标签: scala apache-spark jdbc apache-spark-sql

我正在尝试在Scala中处理Spark-JDBC程序。为此,我编写了以下代码:

object PartitionRetrieval {

  var conf  = new SparkConf().setAppName("Spark-JDBC")
  val log   = LogManager.getLogger("Spark-JDBC Program")
  Logger.getLogger("org").setLevel(Level.ERROR)
  val conFile       = "/home/hmusr/ReconTest/inputdir/testconnection.properties"
  val properties    = new Properties()
  properties.load(new FileInputStream(conFile))
  val connectionUrl = properties.getProperty("gpDevUrl")
  val devUserName   = properties.getProperty("devUserName")
  val devPassword   = properties.getProperty("devPassword")
  val driverClass   = properties.getProperty("gpDriverClass")
  val tableName     = "supply.accounts"
  val connectionProperties = new Properties()
  connectionProperties.put("user",devUserName)
  connectionProperties.put("password",devPassword)
  connectionProperties.put("driver",driverClass)
  try {
    Class.forName(driverClass).newInstance()
  } catch {
    case cnf: ClassNotFoundException =>
      log.error("Driver class: " + driverClass + " not found")
      System.exit(1)
    case e: Exception =>
      log.error("Exception: " + e.printStackTrace())
      System.exit(1)
  }
  println("connectionUrl: " + connectionUrl)
  println("devUserName: " + devUserName)
  println("devPassword: " + devPassword)
  println("driverClass: " + driverClass)

  def main(args: Array[String]): Unit = {
    val spark   = SparkSession.builder().config(conf).master("yarn").enableHiveSupport().getOrCreate()
    val gpTable2 = spark.read.jdbc(connectionUrl, tableName, connectionProperties)
    val count = gpTable2.filter(gpTable2("source_system_name")==="ORACLE").count()
    println("gpTable2 Count: " + count)
  }
}

这些是testconnection.properties文件的内容:

devUserName="username"
devPassword="password"
gpDriverClass=org.postgresql.Driver
gpDevUrl="jdbc:postgresql://xx.xxx.xxx.xxx:1234/base?ssl=true&sslfactory=org.postgresql.ssl.NonValidatingFactory"
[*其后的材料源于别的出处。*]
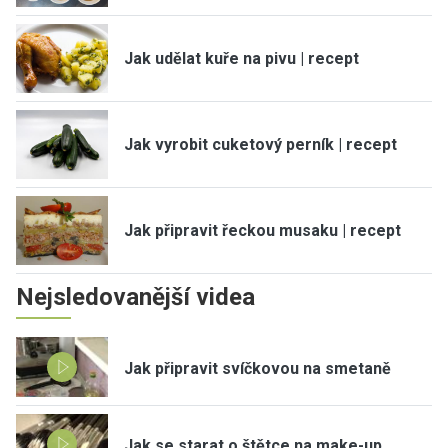
Jak udělat kuře na pivu | recept
Jak vyrobit cuketový perník | recept
Jak připravit řeckou musaku | recept
Nejsledovanější videa
Jak připravit svíčkovou na smetaně
Jak se starat o štětce na make-up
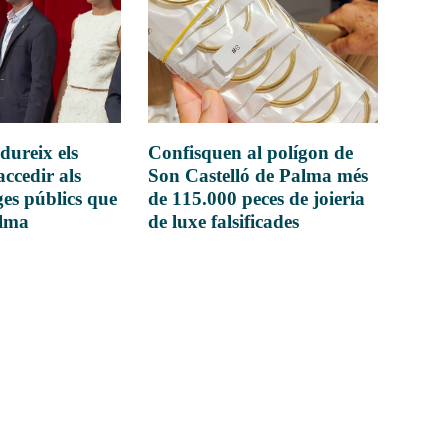
dureix els
Confisquen al polígon de
accedir als
Son Castelló de Palma més
es públics que
de 115.000 peces de joieria
alma
de luxe falsificades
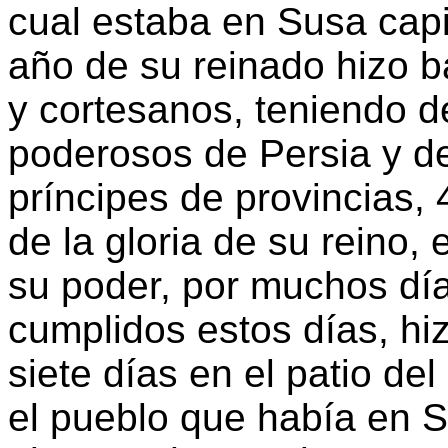
cual estaba en Susa capit
año de su reinado hizo b
y cortesanos, teniendo d
poderosos de Persia y d
príncipes de provincias, 
de la gloria de su reino, 
su poder, por muchos día
cumplidos estos días, hiz
siete días en el patio del
el pueblo que había en S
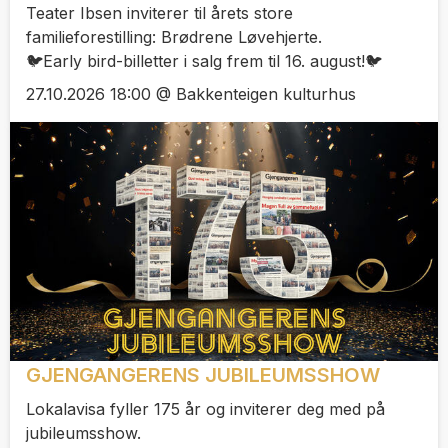
Teater Ibsen inviterer til årets store
familieforestilling: Brødrene Løvehjerte.
🐦️Early bird-billetter i salg frem til 16. august!🐦️
27.10.2026 18:00 @ Bakkenteigen kulturhus
GJENGANGERENS JUBILEUMSSHOW
Lokalavisa fyller 175 år og inviterer deg med på
jubileumsshow.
我正在尝试对值accounts的列:source_system_name上的表ORACLE进行过滤,然后获取过滤后的行数。 当我执行代码时,我得到了NullPointerException:

connectionUrl: "jdbc:postgresql://xx.xxx.xxx.xxx:1234/finance?ssl=true&sslfactory=org.postgresql.ssl.NonValidatingFactory"
devUserName: "username"
devPassword: "password"
driverClass: org.postgresql.Driver
18/07/23 14:57:07 INFO metastore: Trying to connect to metastore with URI thrift://ip-xx-xxx-xxx-xxx.ec2.internal:1234
18/07/23 14:57:07 INFO metastore: Connected to metastore.
18/07/23 14:57:20 INFO metastore: Trying to connect to metastore with URI thrift://ip-xx-xxx-xxx-xxx.ec2.internal:1234
18/07/23 14:57:20 INFO metastore: Connected to metastore.
Exception in thread "main" java.lang.NullPointerException
        at org.apache.spark.sql.execution.datasources.jdbc.JDBCRDD$.resolveTable(JDBCRDD.scala:72)
        at org.apache.spark.sql.execution.datasources.jdbc.JDBCRelation.<init>(JDBCRelation.scala:114)
        at org.apache.spark.sql.execution.datasources.jdbc.JdbcRelationProvider.createRelation(JdbcRelationProvider.scala:52)
        at org.apache.spark.sql.execution.datasources.DataSource.resolveRelation(DataSource.scala:309)
        at org.apache.spark.sql.DataFrameReader.load(DataFrameReader.scala:178)
        at org.apache.spark.sql.DataFrameReader.load(DataFrameReader.scala:146)
        at org.apache.spark.sql.DataFrameReader.jdbc(DataFrameReader.scala:193)
        at com.yearpartition.obj.PartitionRetrieval$.main(PartitionRetrieval.scala:59)
        at com.yearpartition.obj.PartitionRetrieval.main(PartitionRetrieval.scala)
        at sun.reflect.NativeMethodAccessorImpl.invoke0(Native Method)
        at sun.reflect.NativeMethodAccessorImpl.invoke(NativeMethodAccessorImpl.java:62)
        at sun.reflect.DelegatingMethodAccessorImpl.invoke(DelegatingMethodAccessorImpl.java:43)
        at java.lang.reflect.Method.invoke(Method.java:498)
        at org.apache.spark.deploy.SparkSubmit$.org$apache$spark$deploy$SparkSubmit$$runMain(SparkSubmit.scala:782)
        at org.apache.spark.deploy.SparkSubmit$.doRunMain$1(SparkSubmit.scala:180)
        at org.apache.spark.deploy.SparkSubmit$.submit(SparkSubmit.scala:205)
        at org.apache.spark.deploy.SparkSubmit$.main(SparkSubmit.scala:119)
        at org.apache.spark.deploy.SparkSubmit.main(SparkSubmit.scala)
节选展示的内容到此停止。